WORK INSTRUCTION:
Which lines run from the line with "Wielorabaty w RTV" to the end of the entries? Write out exactly those, leaving out the pictures.

*** RECORDED DATA Section Begins ***

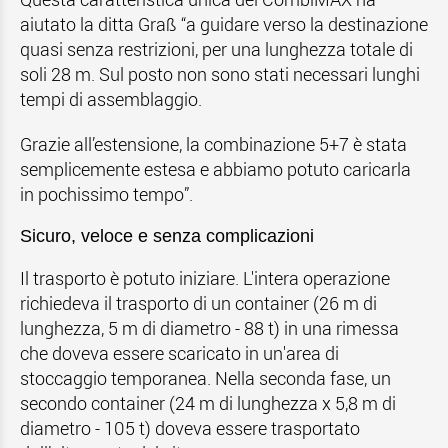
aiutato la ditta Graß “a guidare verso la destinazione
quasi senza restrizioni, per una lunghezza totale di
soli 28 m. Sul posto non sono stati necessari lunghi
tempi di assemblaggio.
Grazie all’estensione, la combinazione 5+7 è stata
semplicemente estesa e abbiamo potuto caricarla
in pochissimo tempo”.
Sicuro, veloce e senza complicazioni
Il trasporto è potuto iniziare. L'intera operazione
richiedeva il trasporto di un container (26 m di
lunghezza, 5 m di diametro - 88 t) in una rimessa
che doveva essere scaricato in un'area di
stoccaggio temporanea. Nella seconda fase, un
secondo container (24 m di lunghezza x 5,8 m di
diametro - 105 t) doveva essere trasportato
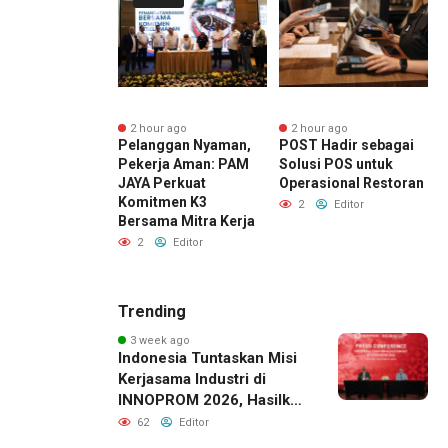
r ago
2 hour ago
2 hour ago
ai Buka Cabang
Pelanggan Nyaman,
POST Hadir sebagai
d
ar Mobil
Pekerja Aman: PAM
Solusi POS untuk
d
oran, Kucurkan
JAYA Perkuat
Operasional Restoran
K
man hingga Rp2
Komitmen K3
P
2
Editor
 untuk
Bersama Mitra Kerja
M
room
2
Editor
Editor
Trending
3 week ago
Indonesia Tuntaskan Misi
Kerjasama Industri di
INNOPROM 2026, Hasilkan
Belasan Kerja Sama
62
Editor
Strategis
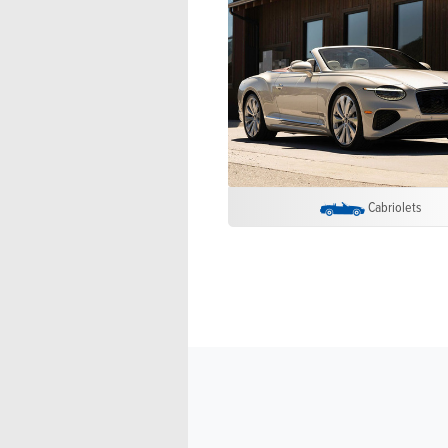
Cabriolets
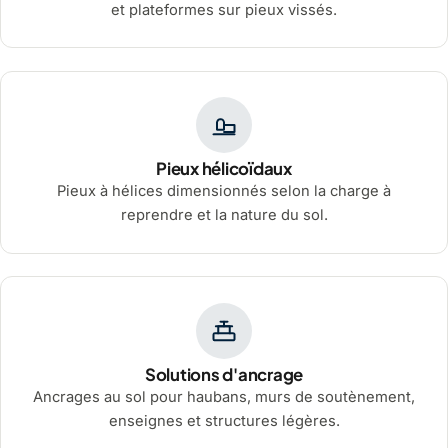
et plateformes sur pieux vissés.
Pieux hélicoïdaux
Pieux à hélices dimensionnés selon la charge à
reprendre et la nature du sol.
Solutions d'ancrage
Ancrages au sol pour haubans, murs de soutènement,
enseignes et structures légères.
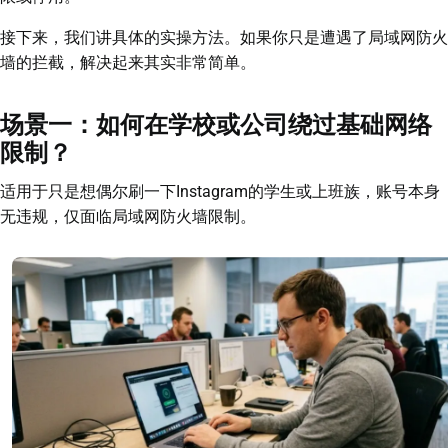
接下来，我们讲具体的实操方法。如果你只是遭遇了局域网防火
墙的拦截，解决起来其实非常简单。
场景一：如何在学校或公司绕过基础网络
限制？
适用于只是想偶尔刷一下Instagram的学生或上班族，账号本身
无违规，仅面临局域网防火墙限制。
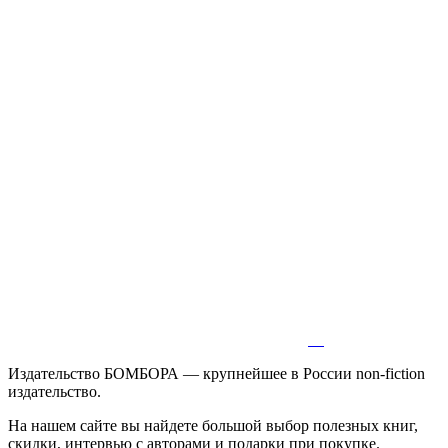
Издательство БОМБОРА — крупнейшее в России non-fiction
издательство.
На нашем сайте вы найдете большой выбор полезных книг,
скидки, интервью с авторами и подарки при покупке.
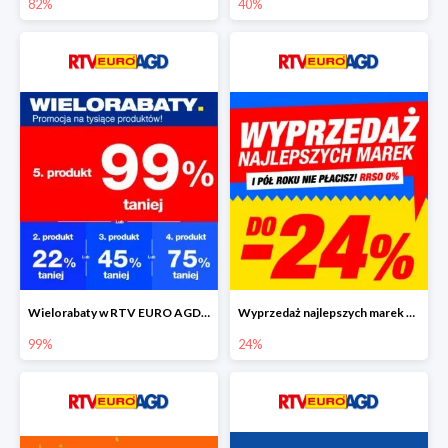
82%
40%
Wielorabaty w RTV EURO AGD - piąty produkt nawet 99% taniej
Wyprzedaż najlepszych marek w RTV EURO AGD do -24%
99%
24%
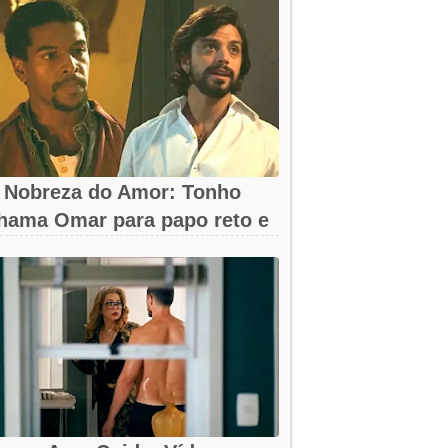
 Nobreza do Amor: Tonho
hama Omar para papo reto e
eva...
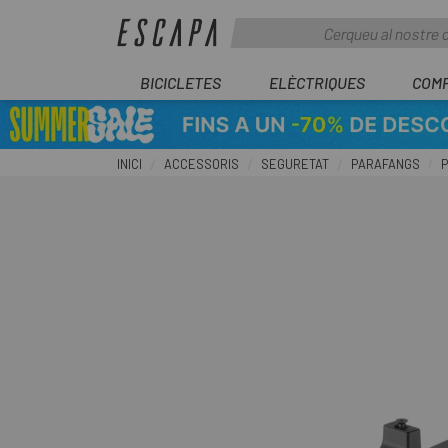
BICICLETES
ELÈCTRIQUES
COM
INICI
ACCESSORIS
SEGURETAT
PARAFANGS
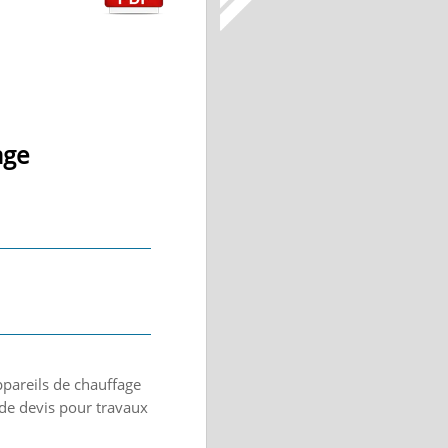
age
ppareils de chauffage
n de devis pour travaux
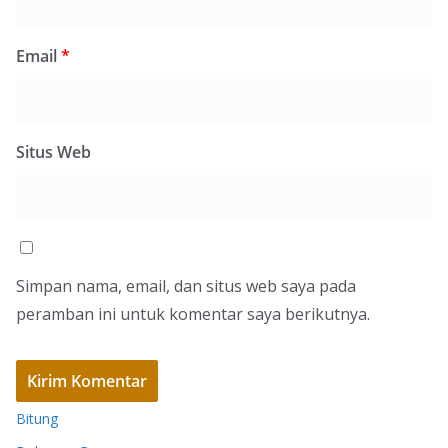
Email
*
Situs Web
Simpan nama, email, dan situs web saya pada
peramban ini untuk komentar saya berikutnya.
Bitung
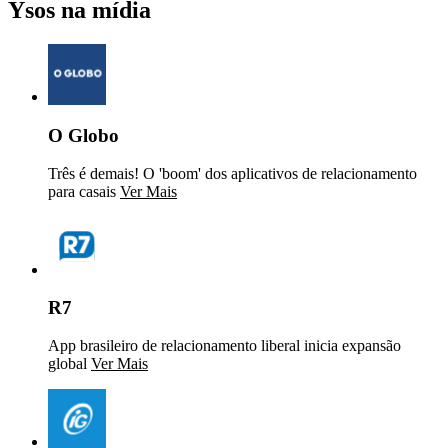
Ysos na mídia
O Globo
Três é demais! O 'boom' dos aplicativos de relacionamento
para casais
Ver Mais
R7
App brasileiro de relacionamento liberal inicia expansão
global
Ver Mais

*** RECORDED DATA Section Ends ***

SOLUTION TO THIS EXERCISE:
Wielorabaty w RTV EURO AGD - piąty produkt nawet 99% taniej
Wyprzedaż najlepszych marek w RTV EURO AGD do -24%
99%
24%
 Nobreza do Amor: Tonho
hama Omar para papo reto e
eva...
BICICLETES
ELÈCTRIQUES
COM
INICI
ACCESSORIS
SEGURETAT
PARAFANGS
age
ppareils de chauffage
n de devis pour travaux
Email
*
Situs Web
Simpan nama, email, dan situs web saya pada
peramban ini untuk komentar saya berikutnya.
Bitung
Ysos na mídia
O Globo
Três é demais! O 'boom' dos aplicativos de relacionamento
para casais
Ver Mais
R7
App brasileiro de relacionamento liberal inicia expansão
global
Ver Mais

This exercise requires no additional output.